Dede Farhan Aulawi Jelaskan KTT G20 Dalam Forum Bela Negara Jawa Barat
- Senin, 21 November 2022 11:48
- 166 Lihat
- Tokoh
BANDUNG | Media Budaya Indonesia - Mungkin masyarakat banyak yang membaca dan mendengar tentang penyelenggaraan KTT G20 yang digelar di Bali. Namun sebagian besar mungkin juga masih banyak yang belum faham tentang KTT G20 tersebut, apalagi jika dikaitkan dengan kepentingan nasional. Oleh karenanya harus ada upaya – upaya sosialisasi yang intens kepada seluruh masyarakat agar masyarakat bisa memahaminya dengan baik “, ujar Dewan Pakar Forum Bela Negara Jawa Barat, Dede Farhan Aulawi di Bandung, Minggu (20/11).

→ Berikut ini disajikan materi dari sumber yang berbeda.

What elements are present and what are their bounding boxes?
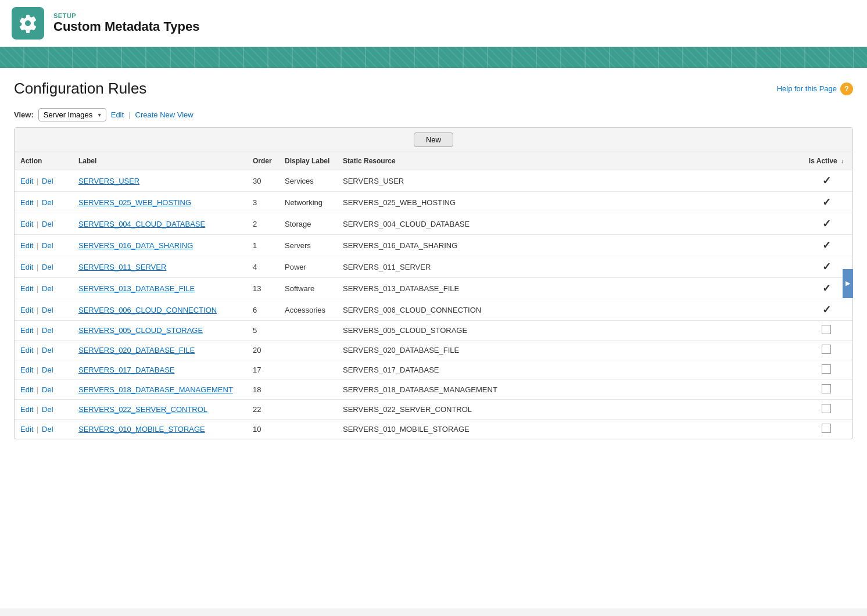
- active-check: [822, 198, 831, 207]
- active-checkbox-empty: [822, 325, 831, 334]
- edit-link[interactable]: Edit: [20, 177, 33, 185]
- label-link[interactable]: SERVERS_016_DATA_SHARING: [78, 241, 193, 250]
- scroll-arrow[interactable]: ▶: [843, 269, 853, 298]
- label-cell: SERVERS_025_WEB_HOSTING: [73, 192, 247, 213]
- del-link[interactable]: Del: [42, 405, 53, 414]
- active-check: [822, 176, 831, 186]
- col-header-label: Label: [73, 152, 247, 170]
- label-cell: SERVERS_017_DATABASE: [73, 360, 247, 380]
- action-sep: |: [34, 177, 41, 185]
- action-cell: Edit | Del: [15, 235, 73, 256]
- edit-link[interactable]: Edit: [20, 284, 33, 293]
- label-link[interactable]: SERVERS_018_DATABASE_MANAGEMENT: [78, 385, 233, 394]
- order-cell: 4: [247, 256, 279, 278]
- is-active-cell: [800, 235, 852, 256]
- action-sep: |: [34, 405, 41, 414]
- del-link[interactable]: Del: [42, 326, 53, 335]
- del-link[interactable]: Del: [42, 306, 53, 314]
- static-resource-cell: SERVERS_025_WEB_HOSTING: [337, 192, 800, 213]
- sort-indicator: ↓: [841, 158, 844, 164]
- label-cell: SERVERS_018_DATABASE_MANAGEMENT: [73, 380, 247, 400]
- action-cell: Edit | Del: [15, 321, 73, 341]
- edit-link[interactable]: Edit: [20, 385, 33, 394]
- edit-link[interactable]: Edit: [20, 198, 33, 207]
- edit-link[interactable]: Edit: [20, 346, 33, 354]
- new-button[interactable]: New: [414, 132, 453, 147]
- is-active-cell: [800, 360, 852, 380]
- col-header-is-active[interactable]: Is Active ↓: [800, 152, 852, 170]
- edit-view-link[interactable]: Edit: [111, 110, 124, 119]
- active-checkbox-empty: [822, 424, 831, 433]
- table-row: Edit | DelSERVERS_USER30ServicesSERVERS_…: [15, 170, 852, 192]
- edit-link[interactable]: Edit: [20, 220, 33, 228]
- display-label-cell: [279, 321, 337, 341]
- static-resource-cell: SERVERS_013_DATABASE_FILE: [337, 278, 800, 299]
- static-resource-cell: SERVERS_USER: [337, 170, 800, 192]
- view-select-wrapper[interactable]: Server Images All Views: [38, 108, 106, 121]
- edit-link[interactable]: Edit: [20, 366, 33, 374]
- table-row: Edit | DelSERVERS_025_WEB_HOSTING3Networ…: [15, 192, 852, 213]
- table-row: Edit | DelSERVERS_018_DATABASE_MANAGEMEN…: [15, 380, 852, 400]
- edit-link[interactable]: Edit: [20, 326, 33, 335]
- edit-link[interactable]: Edit: [20, 263, 33, 271]
- static-resource-cell: SERVERS_020_DATABASE_FILE: [337, 341, 800, 360]
- label-link[interactable]: SERVERS_USER: [78, 177, 139, 185]
- del-link[interactable]: Del: [42, 366, 53, 374]
- label-cell: SERVERS_016_DATA_SHARING: [73, 235, 247, 256]
- edit-link[interactable]: Edit: [20, 241, 33, 250]
- create-new-view-link[interactable]: Create New View: [135, 110, 194, 119]
- view-select[interactable]: Server Images All Views: [38, 108, 106, 121]
- col-header-order: Order: [247, 152, 279, 170]
- label-link[interactable]: SERVERS_004_CLOUD_DATABASE: [78, 220, 205, 228]
- help-link-container: Help for this Page ?: [777, 83, 853, 95]
- order-cell: 2: [247, 213, 279, 235]
- del-link[interactable]: Del: [42, 346, 53, 354]
- del-link[interactable]: Del: [42, 425, 53, 434]
- display-label-cell: Power: [279, 256, 337, 278]
- action-cell: Edit | Del: [15, 256, 73, 278]
- edit-link[interactable]: Edit: [20, 306, 33, 314]
- display-label-cell: Storage: [279, 213, 337, 235]
- label-cell: SERVERS_022_SERVER_CONTROL: [73, 400, 247, 420]
- table-row: Edit | DelSERVERS_013_DATABASE_FILE13Sof…: [15, 278, 852, 299]
- del-link[interactable]: Del: [42, 177, 53, 185]
- del-link[interactable]: Del: [42, 220, 53, 228]
- display-label-cell: [279, 341, 337, 360]
- page-heading: Configuration Rules: [14, 80, 146, 98]
- table-row: Edit | DelSERVERS_022_SERVER_CONTROL22SE…: [15, 400, 852, 420]
- edit-link[interactable]: Edit: [20, 425, 33, 434]
- edit-link[interactable]: Edit: [20, 405, 33, 414]
- label-link[interactable]: SERVERS_017_DATABASE: [78, 366, 174, 374]
- is-active-cell: [800, 299, 852, 321]
- action-cell: Edit | Del: [15, 400, 73, 420]
- label-link[interactable]: SERVERS_025_WEB_HOSTING: [78, 198, 191, 207]
- label-link[interactable]: SERVERS_013_DATABASE_FILE: [78, 284, 195, 293]
- label-cell: SERVERS_005_CLOUD_STORAGE: [73, 321, 247, 341]
- label-link[interactable]: SERVERS_010_MOBILE_STORAGE: [78, 425, 205, 434]
- help-icon[interactable]: ?: [840, 83, 853, 95]
- action-sep: |: [34, 385, 41, 394]
- display-label-cell: [279, 360, 337, 380]
- table-row: Edit | DelSERVERS_004_CLOUD_DATABASE2Sto…: [15, 213, 852, 235]
- label-link[interactable]: SERVERS_006_CLOUD_CONNECTION: [78, 306, 217, 314]
- del-link[interactable]: Del: [42, 385, 53, 394]
- label-link[interactable]: SERVERS_011_SERVER: [78, 263, 166, 271]
- label-link[interactable]: SERVERS_020_DATABASE_FILE: [78, 346, 195, 354]
- label-cell: SERVERS_004_CLOUD_DATABASE: [73, 213, 247, 235]
- table-row: Edit | DelSERVERS_017_DATABASE17SERVERS_…: [15, 360, 852, 380]
- action-cell: Edit | Del: [15, 341, 73, 360]
- static-resource-cell: SERVERS_017_DATABASE: [337, 360, 800, 380]
- del-link[interactable]: Del: [42, 198, 53, 207]
- help-link[interactable]: Help for this Page: [777, 84, 837, 93]
- del-link[interactable]: Del: [42, 263, 53, 271]
- order-cell: 1: [247, 235, 279, 256]
- static-resource-cell: SERVERS_004_CLOUD_DATABASE: [337, 213, 800, 235]
- action-cell: Edit | Del: [15, 213, 73, 235]
- label-link[interactable]: SERVERS_005_CLOUD_STORAGE: [78, 326, 203, 335]
- del-link[interactable]: Del: [42, 241, 53, 250]
- label-link[interactable]: SERVERS_022_SERVER_CONTROL: [78, 405, 207, 414]
- del-link[interactable]: Del: [42, 284, 53, 293]
- static-resource-cell: SERVERS_016_DATA_SHARING: [337, 235, 800, 256]
- order-cell: 6: [247, 299, 279, 321]
- static-resource-cell: SERVERS_006_CLOUD_CONNECTION: [337, 299, 800, 321]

Hal tersebut ia jelaskan dalam seminar pendidikan bela negara yang diselenggarakan oleh pengurus FBN Jawa Barat yang dilaksanakan di Gedung Indonesia Menggugat (GIM) kota Bandung. Pada kesempatan ini ia menjelaskan tentang G20 sebagai forum kerja sama multilateral yang terdiri dari 19 negara utama dan Uni Eropa (EU). G20 merepresentasikan lebih dari 60% populasi bumi, 75% perdagangan global, dan 80% PDB dunia. Anggota G20 terdiri dari Afrika Selatan, Amerika Serikat, Arab Saudi, Argentina, Australia, Brasil, India, Indonesia, Inggris, Italia, Jepang, Jerman, Kanada, Meksiko, Republik Korea, Rusia, Perancis, Tiongkok, Turki, dan Uni Eropa.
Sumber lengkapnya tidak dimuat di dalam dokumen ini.